From early on in his bid for the presidency Donald Trump was intrigued by the possibility of brokering a peace deal between Israel and the Palestinians.
On the campaign trail back in February 2016 he declared, “I will give it one hell of a shot. I would say if you can do that deal, you can do any deal.” Later, as he earmarked his son-in-law, Jared Kushner, to lead the peace-making effort, he said: “I would love to be the one who made peace with Israel and the Palestinians. That would be such a great achievement.”
There is little doubt that to get viable peace talks off the ground the skills of an expert deal-maker are required. Fortunately an acknowledged expert in the field is available. If there is one thing about Donald Trump that his greatest friends and most impassioned enemies are agreed on, it is that deal-making has been the key to his business success, which has been considerable.
During his presidential campaign Trump outlined his deal-making philosophy: “Each side must give up something [of] …value in exchange for something that it requires. That’s what a deal is.” After one meeting with Palestinian Authority (PA) President Mahmoud Abbas, he declared “I think there’s a very, very good chance” of achieving a deal.
Shortly after receiving his brief, Kushner set to work. He spent months studying the background to the long-running dispute, and subsequently held one-on-one meetings with all the main players. Then a briefing session for interns that Kushner hosted in Washington – a session specifically intended to be private – was surreptitiously recorded and leaked to the press. What Kushner revealed, in what he believed was an off-the-record discussion, was the disillusionment familiar to anybody who has ever engaged on a formidable enterprise – the moment when the magnitude of what you have undertaken suddenly strikes you.
A great deal was made in the press about a particular remark of Kushner’s, embedded in a 20-minute exposition: “We’re thinking about what the right end state is. And we’re trying to work with the parties very quietly to see if there’s a solution. And there may be no solution.”
“Kushner: There May Be No Solution to Mid-East Peace” headed report after report of the leaked discussion. But in effect Kushner was not only stating the obvious, but actually reiterating his father-in-law’s own take on the situation. “A lot of people say an agreement can’t be made,” said Trump, back on the presidential trail, “which is OK – sometimes agreements can’t be made.”
One thing is certain – Kushner may be experiencing a dark night of the soul, but he has not given up. Where he may be misleading himself is in rejecting the lessons of history. Underlying some of his remarks is a world-weary frustration that is almost palpable. How many apparently endless discussions are exposed in: “You know everyone finds an issue, that ‘You have to understand what they did then’ and ‘You have to understand that they did this.’” One can sense the interminable interchanges he must have endured with one or other of the parties, blinded by their own claims and grievances. He has clearly lost patience with the tit-for-tat recriminations.
“How does that help us get peace?” he asks.
He may be right on that matter. It can’t. But he is wrong in the conclusion he drew, that afternoon in Washington.
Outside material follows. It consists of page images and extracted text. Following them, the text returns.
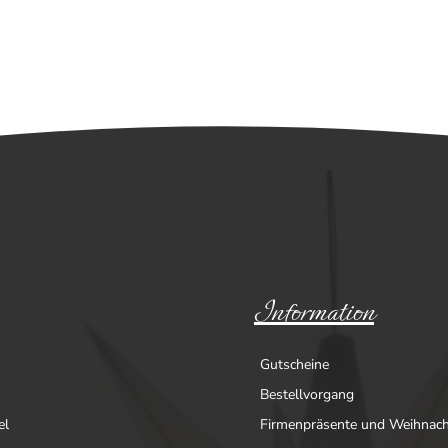
Information
Gutscheine
Bestellvorgang
el
Firmenpräsente und Weihnac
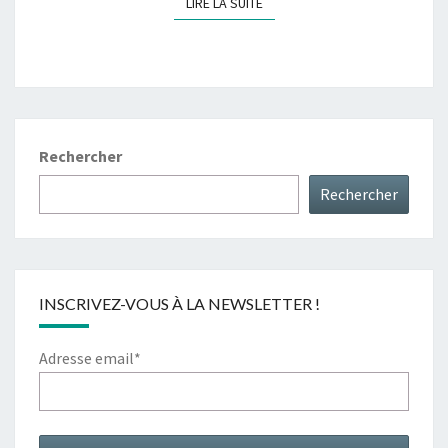
LIRE LA SUITE
LIRE LA SUITE
Rechercher
Rechercher
INSCRIVEZ-VOUS À LA NEWSLETTER !
Adresse email*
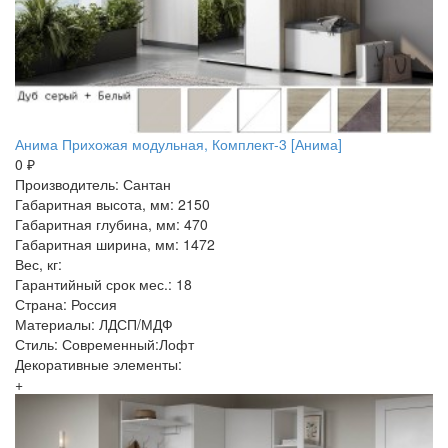
Анима Прихожая модульная, Комплект-3 [Анима]
0 ₽
Производитель: Сантан
Габаритная высота, мм: 2150
Габаритная глубина, мм: 470
Габаритная ширина, мм: 1472
Вес, кг:
Гарантийный срок мес.: 18
Страна: Россия
Материалы: ЛДСП/МДФ
Стиль: Современный:Лофт
Декоративные элементы:
+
“We don’t want a history lesson,” he said. “We’ve read enough books. Let’s focus on how do you come up with a conclusion to the situation.”
But history is at the very heart of the problem he faces. If there is ever to be a deal, it could not possibly be achieved without an in-depth understanding of the history of the Holy Land, because both the Jewish people’s claim to the land, and the refutation of that claim in the Palestinian narrative, is rooted in the past.
An inescapable aspect of historical events is that they have no real beginning. Depending on the starting point selected, the rights and wrongs of each party’s position in a political dispute can look very different. In respect of the Israeli-Palestinian dispute, the Jewish narrative probably begins some 5000 years ago; the Palestinian in the late-nineteenth century, perhaps, with the start of the proactive return to the Holy Land of Jewish settlers. Between 1881 and 1897 – that is, before the formal foundation of the Zionist movement – some twenty new settlements were created by the Hovevei Zion (Lovers of Zion).
If a deal acceptable to both sides is ever to be achieved, attempts to reconcile wildly varying interpretations of historical events would have to be put aside – a delicate task in itself. And now it is announced that before the end of August Kushner, accompanied by Jason Greenblatt and Dina Powell, US deputy national security adviser, will be touring the Middle East for discussions with states throughout the region. With Saudi Arabia, Jordan, Egypt, Qatar and the United Arab Emirates on the itinerary, as well as Israel and the Palestinian territories. it seems that the “regional umbrella” concept of nurturing the Israeli-Palestinian peace process is being pursued.
This new impetus has Palestinian support. Head of the PLO mission to the US, Husam Zomlot, following a meeting with Greenblatt on 17 August, “reaffirmed the full readiness of the Palestinian leadership to support President Trump’s efforts to reach a comprehensive solution to the Palestinian-Israel issue.”
The first signs of a deal in the making?